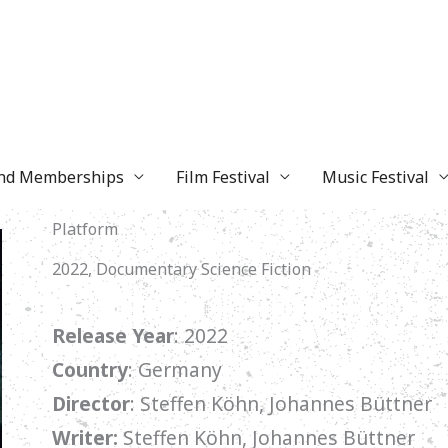
and Memberships
Film Festival
Music Festival
Platform
2022, Documentary Science Fiction
Release Year
: 2022
Country
: Germany
Director
:
Steffen Köhn
, Johannes Büttner
Writer:
Steffen Köhn, Johannes Büttner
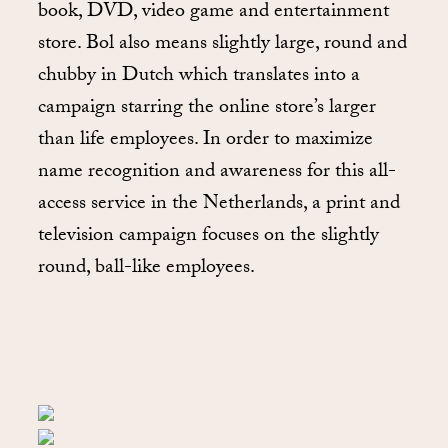
book, DVD, video game and entertainment
store. Bol also means slightly large, round and
chubby in Dutch which translates into a
campaign starring the online store’s larger
than life employees. In order to maximize
name recognition and awareness for this all-
access service in the Netherlands, a print and
television campaign focuses on the slightly
round, ball-like employees.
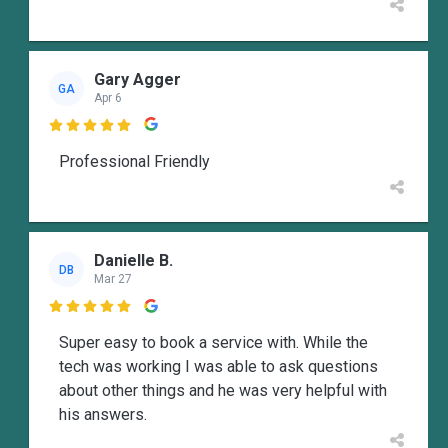
Gary Agger
GA
Apr 6

Professional Friendly
Danielle B.
DB
Mar 27

Super easy to book a service with. While the
tech was working I was able to ask questions
about other things and he was very helpful with
his answers.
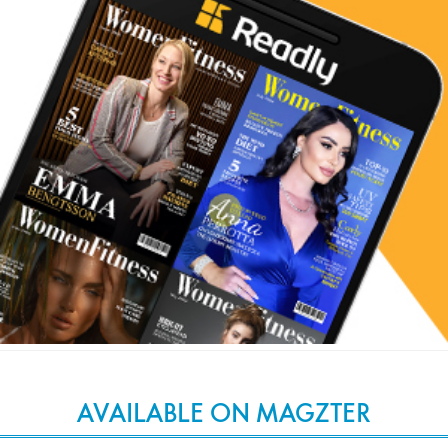
AVAILABLE ON MAGZTER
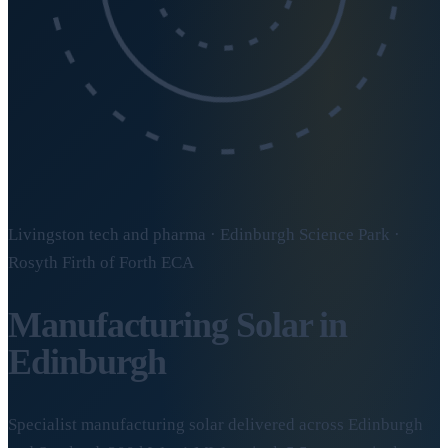
Livingston tech and pharma · Edinburgh Science Park ·
Rosyth Firth of Forth ECA
Manufacturing Solar in
Edinburgh
Specialist manufacturing solar delivered across Edinburgh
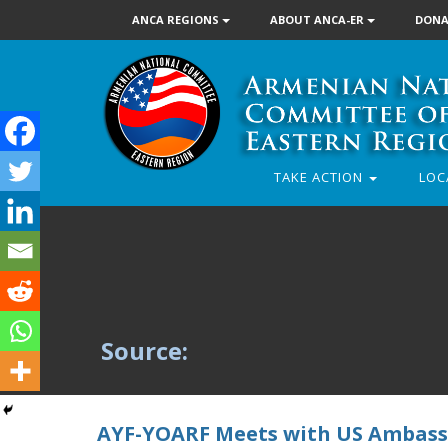
ANCA REGIONS
ABOUT ANCA-ER
DONA
TAKE ACTION
LOC
Source:
AYF-YOARF Meets with US Ambass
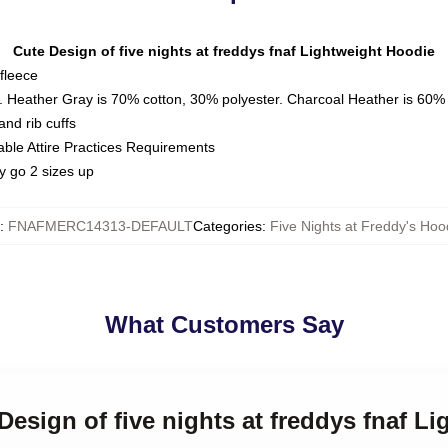
Cute Design of five nights at freddys fnaf Lightweight Hoodie
fleece
. Heather Gray is 70% cotton, 30% polyester. Charcoal Heather is 60%
nd rib cuffs
able Attire Practices Requirements
y go 2 sizes up
:
FNAFMERC14313-DEFAULT
Categories
:
Five Nights at Freddy's Hoo
What Customers Say
 Design of five nights at freddys fnaf L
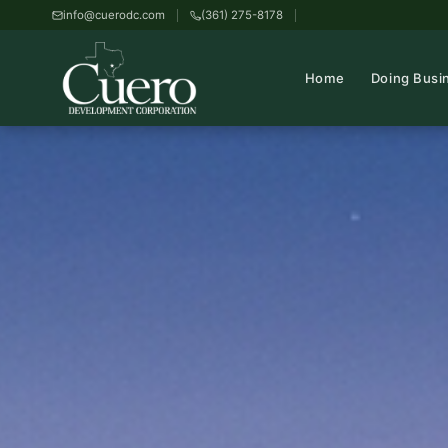
info@cuerodc.com
(361) 275-8178
Home
Doing Busi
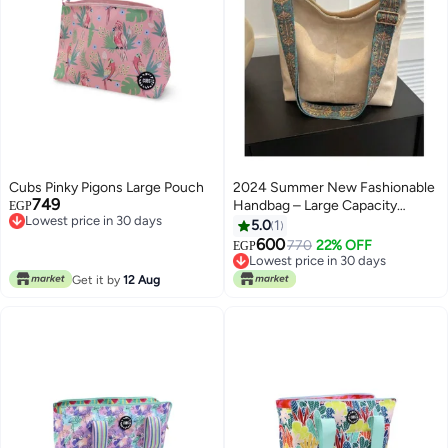
Cubs Pinky Pigons Large Pouch
2024 Summer New Fashionable
749
Handbag – Large Capacity
EGP
Lowest price in 30 days
Shoulder & Tote Bag for Women
5.0
1
Lowest price in 30 days
600
770
22% OFF
EGP
Lowest price in 30 days
Lowest price in 30 days
Get it by
12 Aug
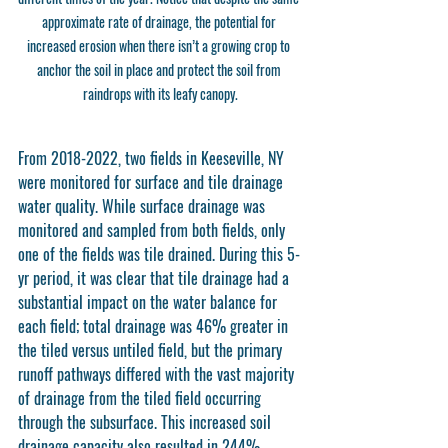
approximate rate of drainage, the potential for 
increased erosion when there isn’t a growing crop to 
anchor the soil in place and protect the soil from 
raindrops with its leafy canopy.
From 2018-2022, two fields in Keeseville, NY 
were monitored for surface and tile drainage 
water quality. While surface drainage was 
monitored and sampled from both fields, only 
one of the fields was tile drained. During this 5-
yr period, it was clear that tile drainage had a 
substantial impact on the water balance for 
each field; total drainage was 46% greater in 
the tiled versus untiled field, but the primary 
runoff pathways differed with the vast majority 
of drainage from the tiled field occurring 
through the subsurface. This increased soil 
drainage capacity also resulted in 244% 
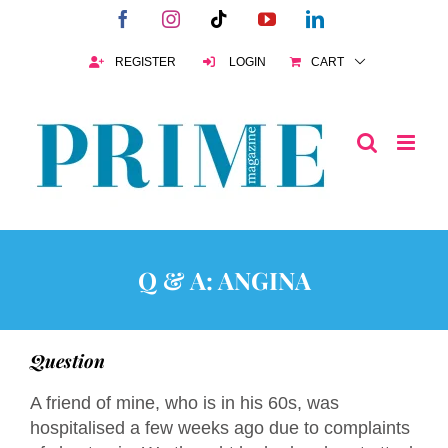
Skip
Facebook
Instagram
Tiktok
YouTube
LinkedIn
to
content
REGISTER
LOGIN
CART
Q & A: ANGINA
Question
A friend of mine, who is in his 60s, was
hospitalised a few weeks ago due to complaints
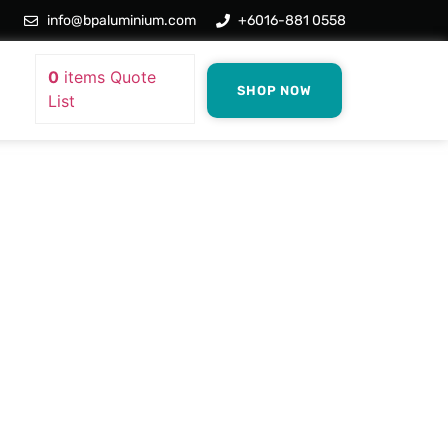
info@bpaluminium.com
+6016-881 0558
0
items
Quote
SHOP NOW
List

---*---

(WHAT NEEDS TO BE DONE):
Scan the listing and copy every line where the string "tech" shows up.

(ANSWER SPACE):
tech was working I was able to ask questions
Livingston tech and pharma · Edinburgh Science Park ·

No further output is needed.